# REQUIRED WORK
Retype, please, the listing from its opening line through the line that contains "КУПОЛОВ И СТЕКЛЯННЫХ КРЫШ", both included, without the pictures.

# RECORDS SUPPLIED
- - - -

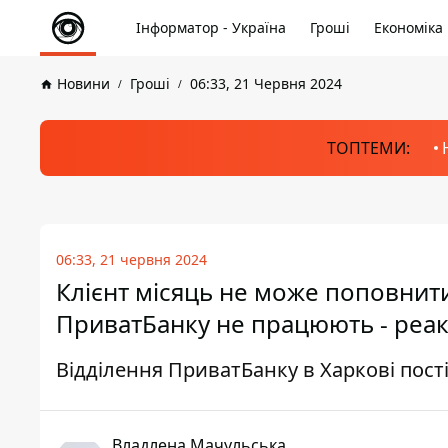
Інформатор - Україна
Гроші
Економіка
Новини
Гроші
06:33, 21 Червня 2024
ТОПТЕМИ:
06:33, 21 червня 2024
Клієнт місяць не може поповнити
ПриватБанку не працюють - реак
Відділення ПриватБанку в Харкові пост
Владлена Мачульська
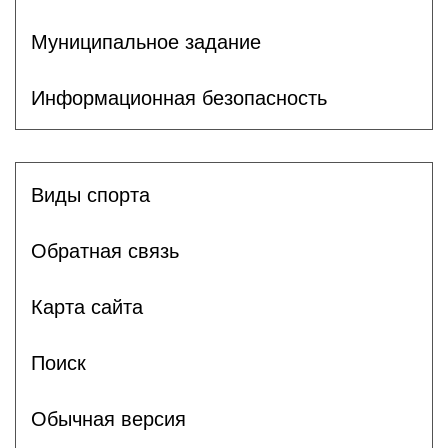
Муниципальное задание
Информационная безопасность
Виды спорта
Обратная связь
Карта сайта
Поиск
Обычная версия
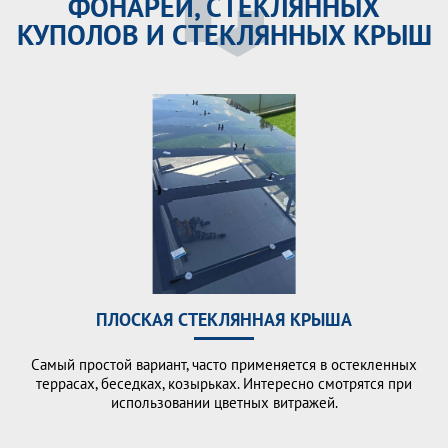
ФОНАРЕЙ, СТЕКЛЯННЫХ
КУПОЛОВ И СТЕКЛЯННЫХ КРЫШ
ПЛОСКАЯ СТЕКЛЯННАЯ КРЫША
Самый простой вариант, часто применяется в остекленных
террасах, беседках, козырьках. Интересно смотрятся при
использовании цветных витражей.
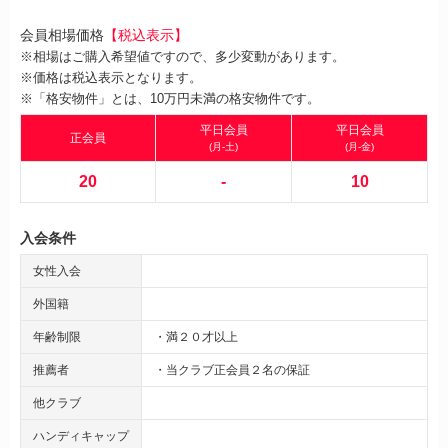
会員相場価格
【税込表示】
※相場はご購入希望値ですので、多少変動があります。
※価格は税込表示となります。
※「格安物件」とは、10万円未満の格安物件です。
平日会員
平日会員
正会員
(月-土)
(月-金)
20
-
10
入会条件
女性入会
外国籍
年齢制限
・満２０才以上
推薦者
・当クラブ正会員２名の保証
他クラブ
ハンディキャップ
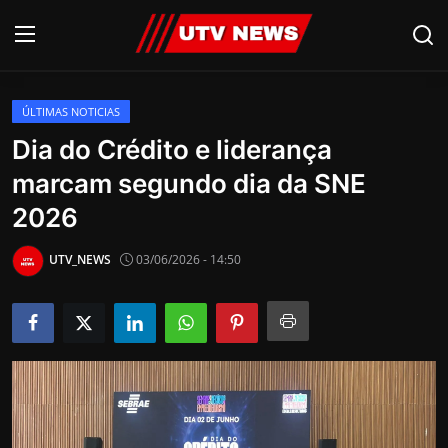
ÚLTIMAS NOTICIAS
AO VIVO
Dia do Crédito e liderança
marcam segundo dia da SNE
PIRACICABA
2026
CAMPINAS
UTV_NEWS
03/06/2026 - 14:50
LIMEIRA
ESPIRITO SANTO
Economia
Cultura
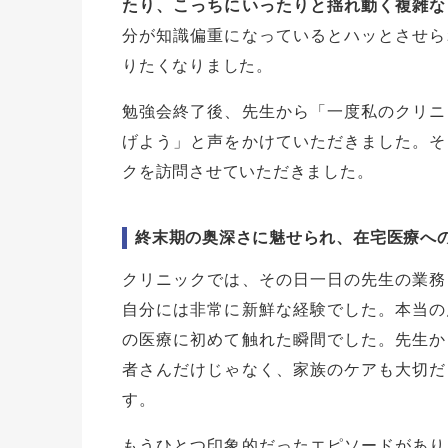
たり、こっちにいったりと揺れ動く複雑な
分が知識偏重になっているとハッとさせら
りたくなりました。
勉強会終了後、先生から「一度私のクリニ
げよう」と声をかけていただきました。そ
クを訪問させていただきました。
終末期の奥深さに魅せられ、在宅医療へ
クリニックでは、その日一日の先生の業務
自分には非常に新鮮な経験でした。本当の
の医療に初めて触れた瞬間でした。先生か
者さんだけじゃなく、家族のケアも大切だ
す。
もうひとつ印象的だったエピソードがあり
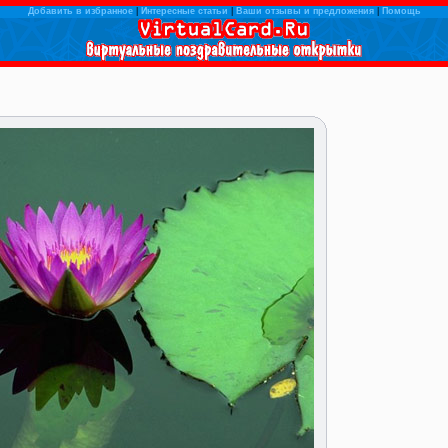
Добавить в избранное
|
Интересные статьи
|
Ваши отзывы и предложения
|
Помощь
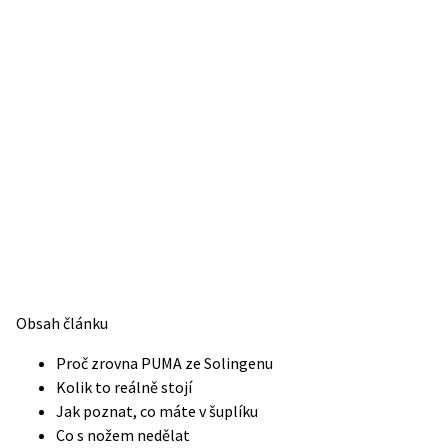
Obsah článku
Proč zrovna PUMA ze Solingenu
Kolik to reálně stojí
Jak poznat, co máte v šuplíku
Co s nožem nedělat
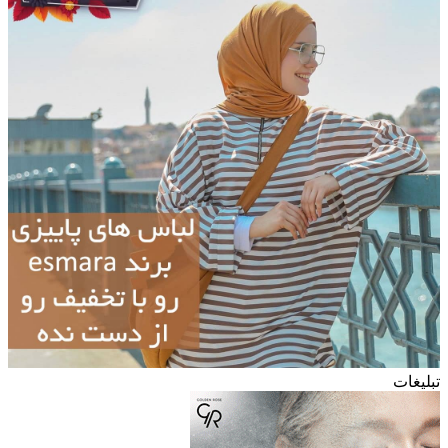
تبلیغات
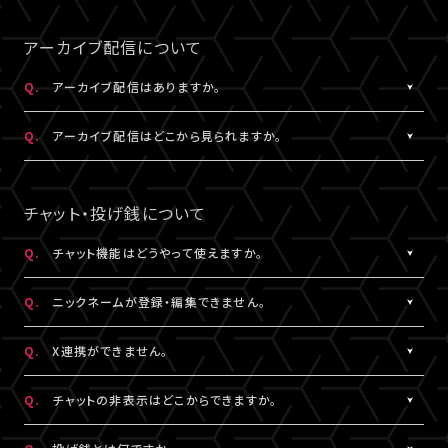
事前にサンプル動画の映像と音声が正常に再生できることをご確
公演によってはアーカイブ配信のみの視聴でも視聴チケットのご
A.
LIVESHIPの配信をより良い画質でご覧いただくには、インターネ
なスペースを入れると認証されませんので、ご注意ください。
認ください。
購入が可能です。券種や決済方法により販売期間や販売価格など
ットの安定した接続速度 (以下の表を参照) を確保していただくこ
アーカイブ配信について
が異なります。
とをお勧めします。
5.キーボードのNum Lock（ナムロック）が押されていませんか？
Q.
アーカイブ配信はありますか。
ノートパソコンをご利用の方は、Num Lockキーが外れた状態で行
QUALITY
ってください。
A.
公演により異なります。
必要速度
推奨速度
Q.
アーカイブ配信はどこから見られますか。
（解像度）
アーカイブ配信がある場合は、視聴チケットをお持ちの方に限りご
視聴いただけます。
A.
アーカイブ配信がある場合は、ライブ配信と同じ配信視聴ページ
1080P
15Mbps以上
20Mbps以上
公演によってはアーカイブ配信のみの視聴でも視聴チケットのご
でご視聴いただけます。
チャット・投げ銭について
購入が可能です。券種や決済方法により販売期間や販売価格など
配信視聴ページは、各公演のチケット販売ページ、「
マイページ
」
720P
6Mbps以上
9Mbps以上
が異なります。
内「チケット購入情報」よりアクセスいただけます。
Q.
チャット機能はどうやって使えますか。
※「決済完了のお知らせ」メールでもご案内しております。
A.
ライブ配信中にご利用いただけるサービスです。
480P
2Mbps以上
3Mbps以上
Q.
ニックネームが登録・編集できません。
ただし、公演によってはチャット機能をご利用いただけない場合が
あります。
A.
チャットをするには、ニックネームの設定が必要です。
360P
0.8Mbps以上
1.2Mbps以上
Q.
X連携ができません。
詳細はチケット販売ページでご確認ください。
ニックネームは「
マイページ
」内「投稿設定」にて登録・変更が可能
です。
A.
X連携は「
マイページ
」内「投稿設定」にて設定が可能です。
解像度が選択できる推奨ブラウザは下記のとおりです。
Q.
チャットの非表示はどこからできますか。
絵文字・機種依存文字等が含まれている場合は登録できませんの
詳しくは
こちら
をご確認ください。
Windows：Chrome、Firefox、Edge
でご注意ください。
※X連携は配信視聴ページからも設定いただけます。
A.
チャット欄下部の「チャットを非表示」（スマートフォンではチャット
Mac：Chrome、Firefox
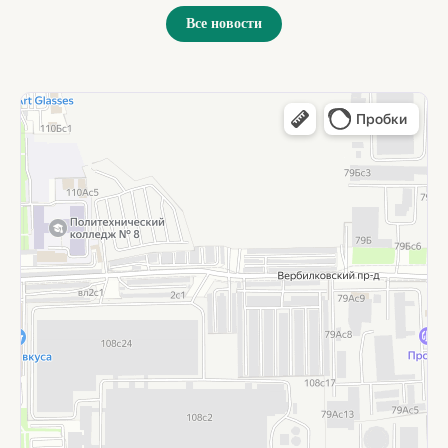
Все новости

- - - -

# SOLUTION BELOW
Інформатор - Україна
Гроші
Економіка
Новини
Гроші
06:33, 21 Червня 2024
ТОПТЕМИ:
06:33, 21 червня 2024
Клієнт місяць не може поповнити
ПриватБанку не працюють - реак
Відділення ПриватБанку в Харкові пост
Владлена Мачульська
Муниципальное задание
Информационная безопасность
Виды спорта
Обратная связь
Карта сайта
Поиск
Обычная версия
ФОНАРЕЙ, СТЕКЛЯННЫХ
КУПОЛОВ И СТЕКЛЯННЫХ КРЫШ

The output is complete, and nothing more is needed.